Como? Escrever à mão?
Eu sei, a gente entende. Você se orgulha de escrever 5.000 palavras em uma tarde, coisa que a maioria de nós não consegue. Você se acostumou ao ambiente, ao processo, ao barulhinho das teclas, à limpeza da Times New Roman em preto contra o papel branco. Você adora aquela nitidez controlada, se perde nas fontes que ornamentarão seu título, e o simples fato de chegar alguém e dizer: “escreva à mão” faz você se contrair de desespero.
Eu sei, seu rosto continua franzido. Você está pensando: de jeito nenhum. Uma página escrita à mão demora uma eternidade para ser preenchida, enquanto uma página digitada surge num piscar de olhos. E no mais, sua letra é um pesadelo, e você não tem tempo a perder. A gente entende.
Só que recentemente a ciência tem feito umas descobertas interessantes sobre o ato de escrever. Na mesma onda, escritores profissionais, instrutores de escrita criativa e estudiosos da área andam dizendo em coro que escrever à mão é melhor para você.
Quer ver o que anda sendo escrito por aí? Olha só:
Diz a ciência…
a) …que quem escreve à mão aprende melhor
Uma das maneiras mais eficazes de reter novas informações é escrever suas notas à mão. O motivo? Desenhar as letras no papel estimula células na base do cérebro, um lugar chamado de “sistema de ativação reticular”, ou, em inglês, “RAS”. De acordo com o site lifehack, “o RAS atua como um filtro para tudo que o seu cérebro precisa processar, dando mais importância ao material que você está focando ativamente neste momento – algo que o ato físico de escrever traz para o primeiro plano.” E quer saber? Tudo que escrevo à mão fica melhor retido na memória. (Ou você nunca escreveu aquela cola no dia da prova e se surpreendeu, na verdade, que nem precisava mais dela?)

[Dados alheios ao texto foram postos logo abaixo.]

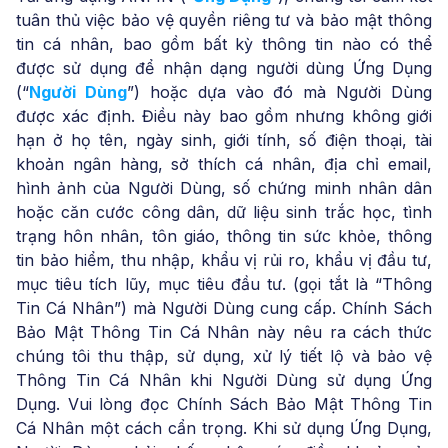
tuân thủ việc bảo vệ quyền riêng tư và bảo mật thông
tin cá nhân, bao gồm bất kỳ thông tin nào có thể
được sử dụng để nhận dạng người dùng Ứng Dụng
(“
Người Dùng
”) hoặc dựa vào đó mà Người Dùng
được xác định. Điều này bao gồm nhưng không giới
hạn ở họ tên, ngày sinh, giới tính, số điện thoại, tài
khoản ngân hàng, sở thích cá nhân, địa chỉ email,
hình ảnh của Người Dùng, số chứng minh nhân dân
hoặc căn cước công dân, dữ liệu sinh trắc học, tình
trạng hôn nhân, tôn giáo, thông tin sức khỏe, thông
tin bảo hiểm, thu nhập, khẩu vị rủi ro, khẩu vị đầu tư,
mục tiêu tích lũy, mục tiêu đầu tư. (gọi tắt là “Thông
Tin Cá Nhân”) mà Người Dùng cung cấp. Chính Sách
Bảo Mật Thông Tin Cá Nhân này nêu ra cách thức
chúng tôi thu thập, sử dụng, xử lý tiết lộ và bảo vệ
Thông Tin Cá Nhân khi Người Dùng sử dụng Ứng
Dụng. Vui lòng đọc Chính Sách Bảo Mật Thông Tin
Cá Nhân một cách cẩn trọng. Khi sử dụng Ứng Dụng,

b) …que a internet distrai você da sua escrita.
Não é preciso ser cientista para saber que perdemos horas preciosas assistindo filmes de ‘gatíneos e cachorríneos’ em janelas abertas ao lado da página em branco do Word, enquanto deveríamos estar escrevendo. Ah, e nem finge não saber que aqueles milhares de gifs curtinhos dariam, se somados, a idade da Terra. Enfim, tenha à frente uma caneta e uma folha de papel e eu duvido que você não sinta uma ligeira alteração no fluxo de tempo. Aqui, no caso, ele se estende…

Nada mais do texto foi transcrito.